[[ Data for the task, beginning ]]

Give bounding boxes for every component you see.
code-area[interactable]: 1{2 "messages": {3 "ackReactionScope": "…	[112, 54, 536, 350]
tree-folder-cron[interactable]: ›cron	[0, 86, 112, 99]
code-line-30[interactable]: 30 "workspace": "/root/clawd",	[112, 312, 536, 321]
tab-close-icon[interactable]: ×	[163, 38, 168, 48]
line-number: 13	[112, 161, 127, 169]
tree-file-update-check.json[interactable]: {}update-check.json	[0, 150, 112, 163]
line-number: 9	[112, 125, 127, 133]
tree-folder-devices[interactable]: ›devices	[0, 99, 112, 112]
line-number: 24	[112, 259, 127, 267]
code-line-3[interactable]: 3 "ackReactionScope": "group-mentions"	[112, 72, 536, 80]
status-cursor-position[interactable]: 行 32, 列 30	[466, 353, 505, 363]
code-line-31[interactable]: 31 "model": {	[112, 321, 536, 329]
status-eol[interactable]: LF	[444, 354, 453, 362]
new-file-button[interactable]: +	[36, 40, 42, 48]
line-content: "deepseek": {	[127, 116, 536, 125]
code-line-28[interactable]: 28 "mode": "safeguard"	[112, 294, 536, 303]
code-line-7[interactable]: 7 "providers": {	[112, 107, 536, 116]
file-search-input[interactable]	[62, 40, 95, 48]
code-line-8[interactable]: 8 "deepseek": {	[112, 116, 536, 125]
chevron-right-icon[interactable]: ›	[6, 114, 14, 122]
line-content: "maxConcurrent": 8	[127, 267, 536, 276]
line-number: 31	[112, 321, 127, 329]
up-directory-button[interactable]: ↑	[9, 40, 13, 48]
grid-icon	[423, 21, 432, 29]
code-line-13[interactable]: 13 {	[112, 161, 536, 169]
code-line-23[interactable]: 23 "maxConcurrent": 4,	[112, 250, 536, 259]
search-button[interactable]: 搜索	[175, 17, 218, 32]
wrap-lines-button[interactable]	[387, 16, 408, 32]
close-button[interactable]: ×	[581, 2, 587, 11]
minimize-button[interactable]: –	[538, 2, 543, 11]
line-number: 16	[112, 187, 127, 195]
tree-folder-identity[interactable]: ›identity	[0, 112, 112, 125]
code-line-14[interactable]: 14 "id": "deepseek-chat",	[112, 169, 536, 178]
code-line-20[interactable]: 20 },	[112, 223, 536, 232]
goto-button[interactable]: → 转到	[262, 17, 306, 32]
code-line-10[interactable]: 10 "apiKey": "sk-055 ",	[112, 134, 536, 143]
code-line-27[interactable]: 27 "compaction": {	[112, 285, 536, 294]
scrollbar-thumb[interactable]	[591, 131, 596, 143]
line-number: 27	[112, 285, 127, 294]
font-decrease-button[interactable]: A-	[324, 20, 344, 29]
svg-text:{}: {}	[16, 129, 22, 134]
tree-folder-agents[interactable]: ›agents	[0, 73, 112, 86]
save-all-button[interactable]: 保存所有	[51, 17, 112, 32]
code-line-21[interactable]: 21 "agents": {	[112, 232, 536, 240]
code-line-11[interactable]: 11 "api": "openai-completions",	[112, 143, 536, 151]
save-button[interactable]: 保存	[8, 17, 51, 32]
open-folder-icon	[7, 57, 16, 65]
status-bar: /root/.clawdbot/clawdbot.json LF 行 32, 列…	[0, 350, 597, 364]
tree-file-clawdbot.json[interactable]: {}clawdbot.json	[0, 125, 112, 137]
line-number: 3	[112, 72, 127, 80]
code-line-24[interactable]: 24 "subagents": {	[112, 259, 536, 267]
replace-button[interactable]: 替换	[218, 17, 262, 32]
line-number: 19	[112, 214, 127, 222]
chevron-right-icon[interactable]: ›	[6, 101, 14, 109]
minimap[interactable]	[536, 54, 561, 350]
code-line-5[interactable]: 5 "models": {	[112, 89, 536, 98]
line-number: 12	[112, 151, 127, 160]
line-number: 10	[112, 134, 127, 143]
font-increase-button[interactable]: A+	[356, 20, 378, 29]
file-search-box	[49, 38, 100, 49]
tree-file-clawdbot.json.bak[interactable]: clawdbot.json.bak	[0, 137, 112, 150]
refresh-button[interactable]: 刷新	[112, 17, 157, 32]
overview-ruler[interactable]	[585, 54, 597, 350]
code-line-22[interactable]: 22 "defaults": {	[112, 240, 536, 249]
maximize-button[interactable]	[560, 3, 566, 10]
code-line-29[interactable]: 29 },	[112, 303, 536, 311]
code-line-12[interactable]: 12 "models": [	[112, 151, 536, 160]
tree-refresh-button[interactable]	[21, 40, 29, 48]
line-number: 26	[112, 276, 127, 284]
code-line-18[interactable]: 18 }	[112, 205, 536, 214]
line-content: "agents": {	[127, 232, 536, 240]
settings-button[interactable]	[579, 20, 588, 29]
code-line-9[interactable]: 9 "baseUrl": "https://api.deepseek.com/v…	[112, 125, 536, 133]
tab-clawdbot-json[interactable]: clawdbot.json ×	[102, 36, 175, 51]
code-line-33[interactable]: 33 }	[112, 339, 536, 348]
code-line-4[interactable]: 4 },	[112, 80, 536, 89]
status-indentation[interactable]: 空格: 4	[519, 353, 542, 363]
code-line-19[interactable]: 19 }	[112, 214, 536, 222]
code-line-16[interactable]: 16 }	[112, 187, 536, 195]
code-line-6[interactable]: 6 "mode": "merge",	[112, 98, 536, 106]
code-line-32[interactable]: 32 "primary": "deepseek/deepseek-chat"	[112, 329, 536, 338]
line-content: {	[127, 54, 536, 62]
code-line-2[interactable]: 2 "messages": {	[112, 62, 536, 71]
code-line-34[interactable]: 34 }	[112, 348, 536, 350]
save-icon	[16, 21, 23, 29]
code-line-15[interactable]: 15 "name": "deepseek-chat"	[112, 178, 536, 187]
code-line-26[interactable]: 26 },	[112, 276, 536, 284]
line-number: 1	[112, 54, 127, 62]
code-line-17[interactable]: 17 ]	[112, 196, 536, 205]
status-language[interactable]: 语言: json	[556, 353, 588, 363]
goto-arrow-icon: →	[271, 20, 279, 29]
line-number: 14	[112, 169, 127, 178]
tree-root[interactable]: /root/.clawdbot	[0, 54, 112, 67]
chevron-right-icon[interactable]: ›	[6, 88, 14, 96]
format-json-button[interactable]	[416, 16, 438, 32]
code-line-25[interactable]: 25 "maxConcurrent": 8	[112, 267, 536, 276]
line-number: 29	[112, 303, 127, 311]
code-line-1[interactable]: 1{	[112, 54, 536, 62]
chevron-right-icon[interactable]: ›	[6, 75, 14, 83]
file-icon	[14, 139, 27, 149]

[[ Data for the task, end ]]

**Task objective**
All lines of the data above that include the word "deepseek" must be shown.

**Final answer**
line-content: "deepseek": {	[127, 116, 536, 125]
code-line-8[interactable]: 8 "deepseek": {	[112, 116, 536, 125]
code-line-14[interactable]: 14 "id": "deepseek-chat",	[112, 169, 536, 178]
code-line-9[interactable]: 9 "baseUrl": "https://api.deepseek.com/v…	[112, 125, 536, 133]
code-line-32[interactable]: 32 "primary": "deepseek/deepseek-chat"	[112, 329, 536, 338]
code-line-15[interactable]: 15 "name": "deepseek-chat"	[112, 178, 536, 187]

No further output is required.